APRIL 15 2020 LETTER TO ATTORNEY GENERAL BARR FROM PUBLIC ADVOCATE

PRESIDENT EUGENE DELGAUDIO

Hon. William P. Barr

Attorney General of the United States

U.S. Department of Justice

950 Pennsylvania Avenue, NW

Washington, DC 20530-0001

Re: Protecting Religious Liberties during COVID-19 Pandemic

Dear Attorney General Barr:

I am the President of Public Advocate of the United States ("PA"). Public Advocate members and supporters applauded your speech at Notre Dame Law School on October 11, 2019, and your reliance on James Madison's "Memorial and Remonstrance Against Religious Assessments" and the leadership you have provided on religious liberty issues.

We thank you for your recent actions in protecting the religious liberties of all Americans against discriminatory actions by certain state and local government officials during the COVID-19 pandemic, beginning with the announcement on Twitter issued last weekend by U.S. Department of Justice spokesman Kerri Kupec that you would be monitoring government regulation of religious services to ensure that states and localities are not implementing regulations and restrictions that demonstrate lawless hostility toward religion and that you would be taking action this week. This defense of the free exercise of religion is much needed, as many state governors and mayors are using COVID-19 to impose unconstitutional burdens against churches, demonstrating their personal hostility to Christianity.

Late last week we saw the encouraging decision of U.S. District Court Judge Justin Walker, who ruled to protect a church in Louisville, Kentucky from Kentucky Governor Andy Beshear's threats against those who would attend Easter "drive-in services." As Judge Walker put it: "On Holy Thursday, an American mayor criminalized the communal celebration of Easter. That sentence is one that this Court never expected to see outside the pages of a dystopian novel, or perhaps the pages of The Onion." Yet it happened, demonstrating once again the importance of the federal judiciary in protecting the constitutional rights of Americans from encroachment by hostile state actors. We were encouraged to see that, at the beginning of this week, the Department of Justice filed a Statement of Interest in the case of Temple Baptist Church in Greenville, Mississippi, also to preserve and protect First Amendment rights.

We are writing today to bring to your attention three specific matters bearing on religious liberties.

1. Specific Threats to Religious Organizations.

First, we direct your attention to certain specific threats being faced by Christians around the country, so that appropriate action can be taken by your Department:

In Baltimore, Maryland, police have been harassing and intimidating an African-American church over their weekly services.
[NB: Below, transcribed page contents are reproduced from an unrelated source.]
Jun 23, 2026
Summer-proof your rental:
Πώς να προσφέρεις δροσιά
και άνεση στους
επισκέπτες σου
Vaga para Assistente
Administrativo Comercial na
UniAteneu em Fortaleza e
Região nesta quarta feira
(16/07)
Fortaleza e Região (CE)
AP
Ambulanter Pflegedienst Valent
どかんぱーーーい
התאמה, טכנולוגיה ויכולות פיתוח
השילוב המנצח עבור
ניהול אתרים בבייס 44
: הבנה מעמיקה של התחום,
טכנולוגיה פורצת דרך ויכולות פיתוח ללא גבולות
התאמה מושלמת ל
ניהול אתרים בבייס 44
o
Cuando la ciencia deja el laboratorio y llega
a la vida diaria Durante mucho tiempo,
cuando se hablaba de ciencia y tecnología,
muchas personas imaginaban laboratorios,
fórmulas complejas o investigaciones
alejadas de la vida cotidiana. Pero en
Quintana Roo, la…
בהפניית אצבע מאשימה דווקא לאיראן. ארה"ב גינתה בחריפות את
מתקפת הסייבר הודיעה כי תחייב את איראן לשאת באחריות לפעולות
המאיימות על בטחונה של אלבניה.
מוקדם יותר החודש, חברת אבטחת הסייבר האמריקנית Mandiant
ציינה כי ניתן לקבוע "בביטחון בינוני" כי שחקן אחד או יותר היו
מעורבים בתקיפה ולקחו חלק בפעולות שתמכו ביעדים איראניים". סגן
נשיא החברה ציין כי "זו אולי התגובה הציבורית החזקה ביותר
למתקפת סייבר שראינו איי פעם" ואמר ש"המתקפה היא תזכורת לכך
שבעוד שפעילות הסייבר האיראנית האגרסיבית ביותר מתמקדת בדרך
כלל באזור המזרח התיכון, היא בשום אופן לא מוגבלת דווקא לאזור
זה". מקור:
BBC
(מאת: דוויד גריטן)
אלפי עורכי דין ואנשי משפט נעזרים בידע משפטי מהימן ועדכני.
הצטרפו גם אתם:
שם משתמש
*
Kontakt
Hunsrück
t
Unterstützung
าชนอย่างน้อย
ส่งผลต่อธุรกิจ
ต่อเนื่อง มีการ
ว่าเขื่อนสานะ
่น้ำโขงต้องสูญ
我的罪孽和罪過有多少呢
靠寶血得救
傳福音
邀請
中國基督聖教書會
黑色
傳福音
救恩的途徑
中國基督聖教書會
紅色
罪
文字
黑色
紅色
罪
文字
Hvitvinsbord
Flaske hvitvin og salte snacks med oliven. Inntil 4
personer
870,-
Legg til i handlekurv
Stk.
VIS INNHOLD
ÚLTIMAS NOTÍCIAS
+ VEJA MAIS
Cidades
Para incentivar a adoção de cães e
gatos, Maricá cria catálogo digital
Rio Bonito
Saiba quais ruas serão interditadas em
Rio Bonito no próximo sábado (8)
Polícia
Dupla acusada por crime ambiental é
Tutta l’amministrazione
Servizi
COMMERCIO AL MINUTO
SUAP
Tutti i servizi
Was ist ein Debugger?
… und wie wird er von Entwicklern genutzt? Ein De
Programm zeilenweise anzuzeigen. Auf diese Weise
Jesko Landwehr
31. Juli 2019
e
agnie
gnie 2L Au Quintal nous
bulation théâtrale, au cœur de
In Louisville, Kentucky, the State Police have been capturing the license plate numbers of those attending church services.

In Tampa, Florida, a pastor was arrested for holding an "unlawful assembly."

In Charlotte, North Carolina, David Benham was arrested for standing outside an abortion clinic, while not violating any law.

In Lodi, California, one church found that its landlord had changed the locks to prohibit the congregants from worshiping there.

2. Resistance by U.S. Attorneys to Directive Protecting Religious Liberties.

Second, we bring to your attention a problem that may still exist within the U.S. Department of Justice, that we discovered when we were forced to file a Freedom of Information Act lawsuit against the Department of Justice on April 9, 2019. On May 4, 2017, President Trump issued Executive Order 13798 entitled "Promoting Free Speech and Religious Liberty." On October 6, 2017, former Attorney General Sessions issued a memorandum (referenced in your Mississippi Statement of Interest) requiring that each of the 94 U.S. Attorneys Offices designate a "religious liberty point of contact." Through that litigation, we discovered that only 20 offices appointed such a point of contact. The rest just routinely listed their "civil chief" as their point of contact. We urge you to follow up to ensure that the U.S. Attorneys Offices are not just nonchalantly giving short shrift to the Department's religious liberty directives.

3. Religious Organizations Are Outside the Jurisdiction of Civil Government.

Third, while Public Advocate appreciates your defense of religious liberties, we believe that your statement of April 14, 2020 reflects an incorrect understanding of the limits of government power over the church. Your statement correctly asserts that: "government may not impose special restrictions on religious activity that do not also apply to similar nonreligious activity.... Religious institutions must not be singled out for special burdens." However, your statement implies that, whenever the government has a "compelling reason to impose restrictions on places of worship" and those restrictions "are narrowly tailored to advance its compelling interest," the state may abridge the Free Exercise of religion. This may be a correct statement of what Congress and some federal judges have done narrowing the Free Exercise Clause to a guarantee to tolerate religious expression and actions - unless the government has a compelling interest.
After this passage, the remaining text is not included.